All segments of global IT spending are set to decline due to cost containment, according to Gartner, with devices (a 16.1% decrease) being the hardest hit, despite a brief spike due to a rise in remote working amidst the Covid-19 pandemic.
Data centre systems are projected to see a decrease in spending of 10.3%, while IT services, enterprise software, and communications services are set to see declines of 6.8%, 5.7% and 3.3% respectively.
“Overall IT spending is still expected to sharply decline in 2020 but will recover in a faster and smoother manner than the economy,” said John-David Lovelock, distinguished research vice-president at Gartner.
“Still, organisations cannot return to previous processes that are now rendered outdated due to the disruption of their primary revenue stream during the pandemic.
“From movie theatres to banks, COVID-19 is forcing all organisations to get creative and stay afloat without exclusively offering physical experiences.

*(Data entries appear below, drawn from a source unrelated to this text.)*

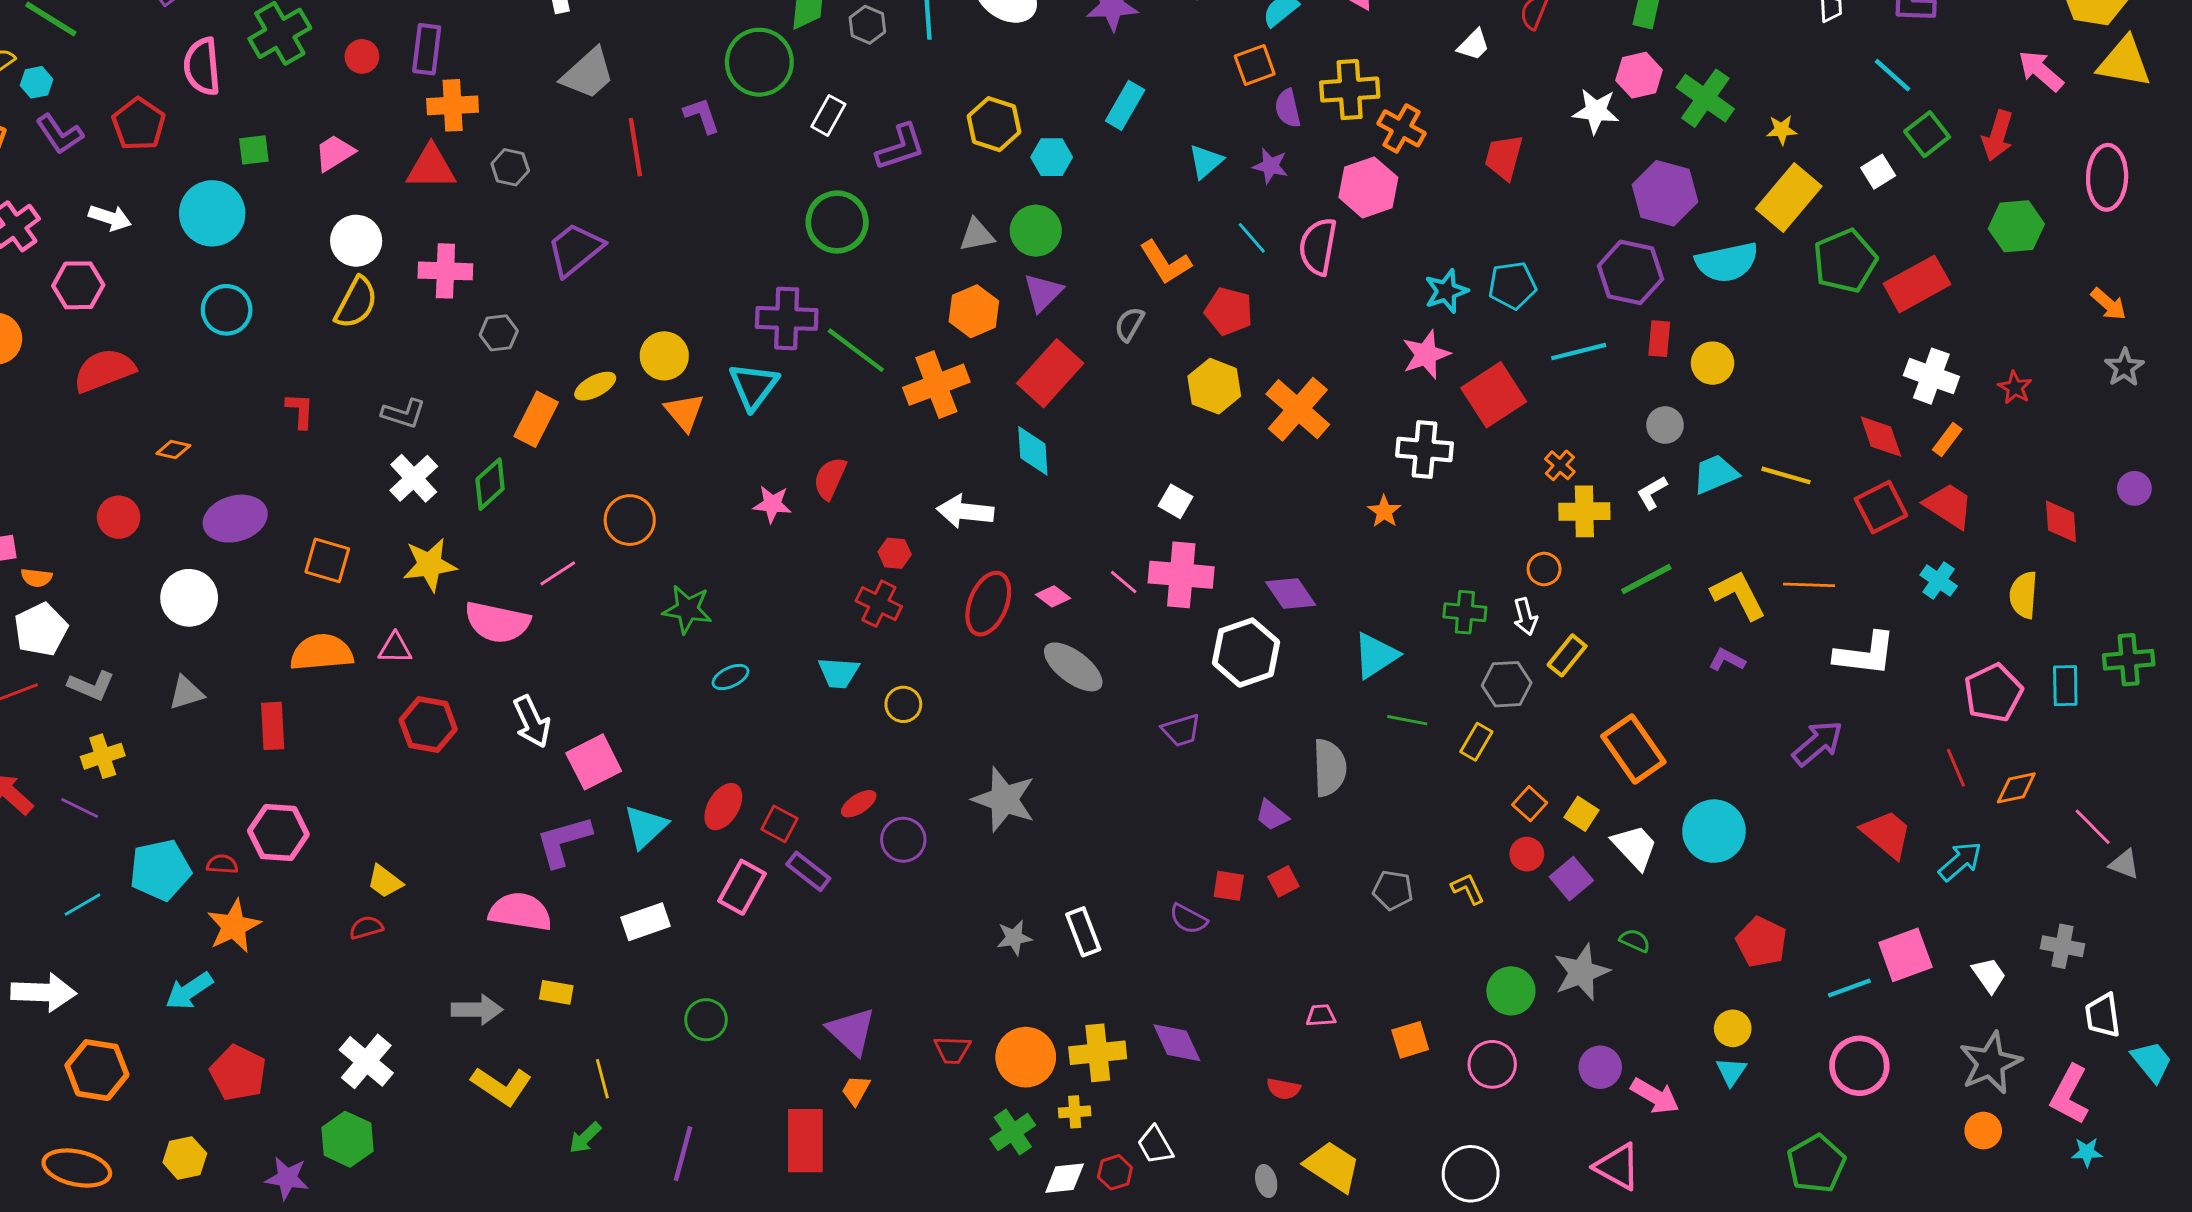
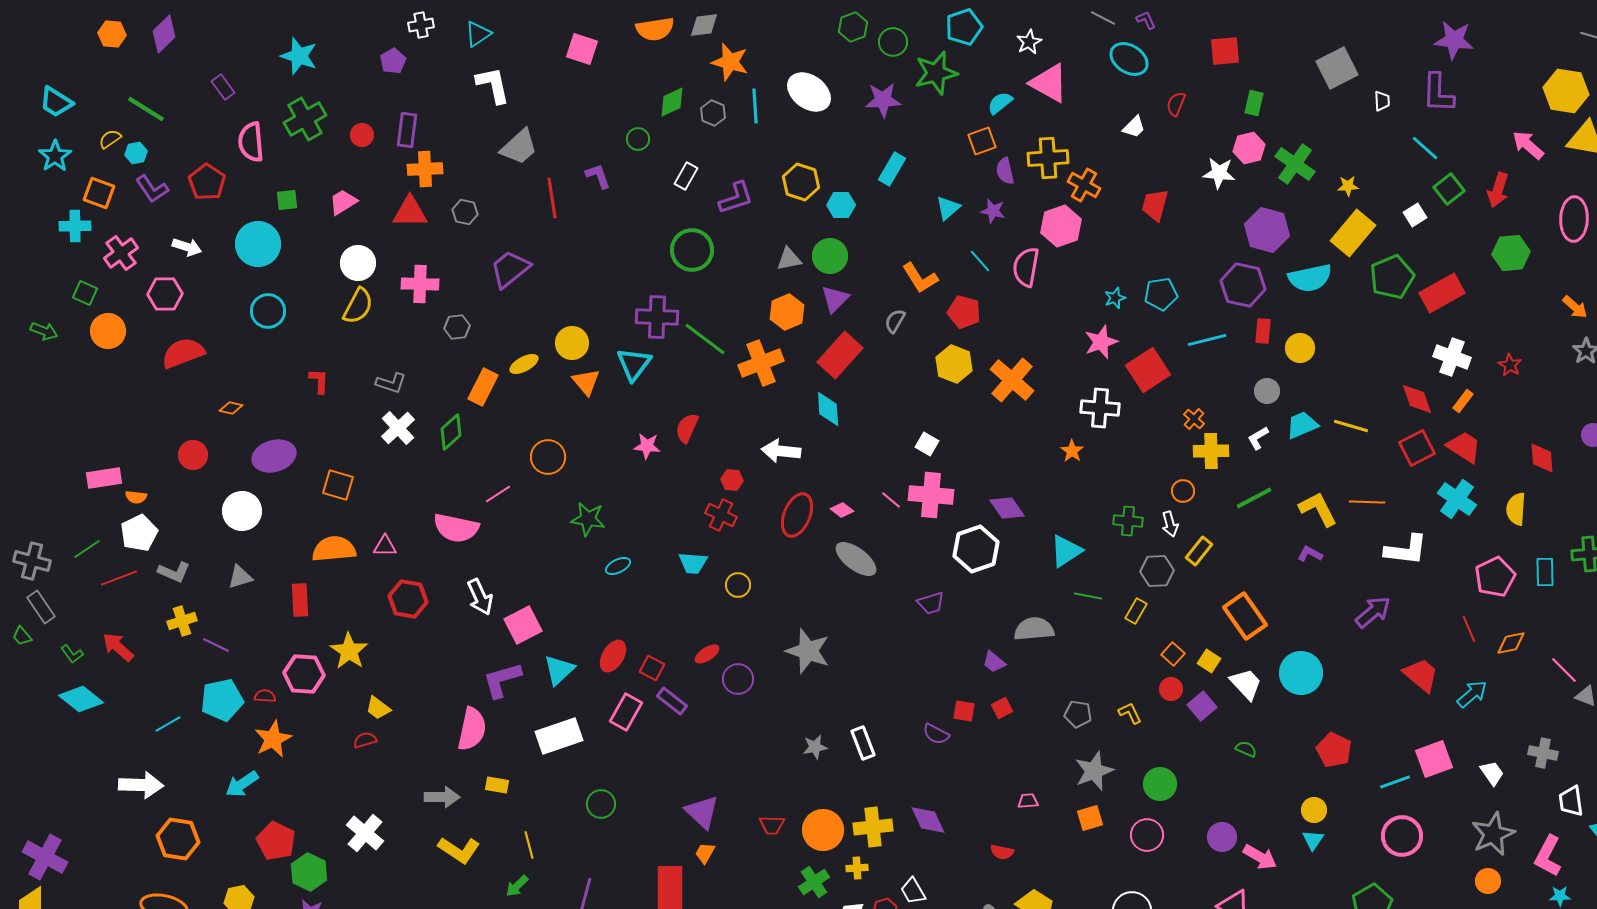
green circle: (759, 62) -> (638, 139), size x0.5
cyan star: (1446, 291) -> (1115, 298), size x0.7
yellow star: (430, 565) -> (349, 651), moved, turned -30
cyan cross: (1939, 581) -> (1457, 499), size x1.5
gray semicircle: (1330, 768) -> (1034, 629), turned -93
purple line: (80, 808) -> (216, 645), moved
pink semicircle: (520, 912) -> (472, 729), turned 93
white rectangle: (646, 922) -> (559, 736), size x1.4
gray star: (1581, 972) -> (1094, 771), moved
green hexagon: (347, 1139) -> (309, 872), moved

Specifically, CIOs with less immediate cash on hand should plan on becoming more digital than they had originally anticipated at the start of 2020.”
Businesses are about to enter the second of three phases of pandemic response — ‘Recover’ — and will have a backlog of IT projects, along with less money to fund them. As a result, CIOs are set to shift their spending towards subscription products and cloud services in order to cut costs.
The top five CIO challenges
Cloud-based conferencing is projected to grow by 46.7% in 2020, while infrastructure-as-a-service (IaaS) is forecasted to see growth of 13.4%.
“With the easing of lockdown restrictions, many businesses will soon return to a higher level of revenue certainty allowing some cash flow restrictions to ease and CIOs to resume spending on IT again,” said Lovelock. “This pause and restart will push growth out of 2020 and into 2021.
“The smooth ‘swoop’ recovery of top line IT spending masks a very turbulent recovery across some countries, industries and markets.”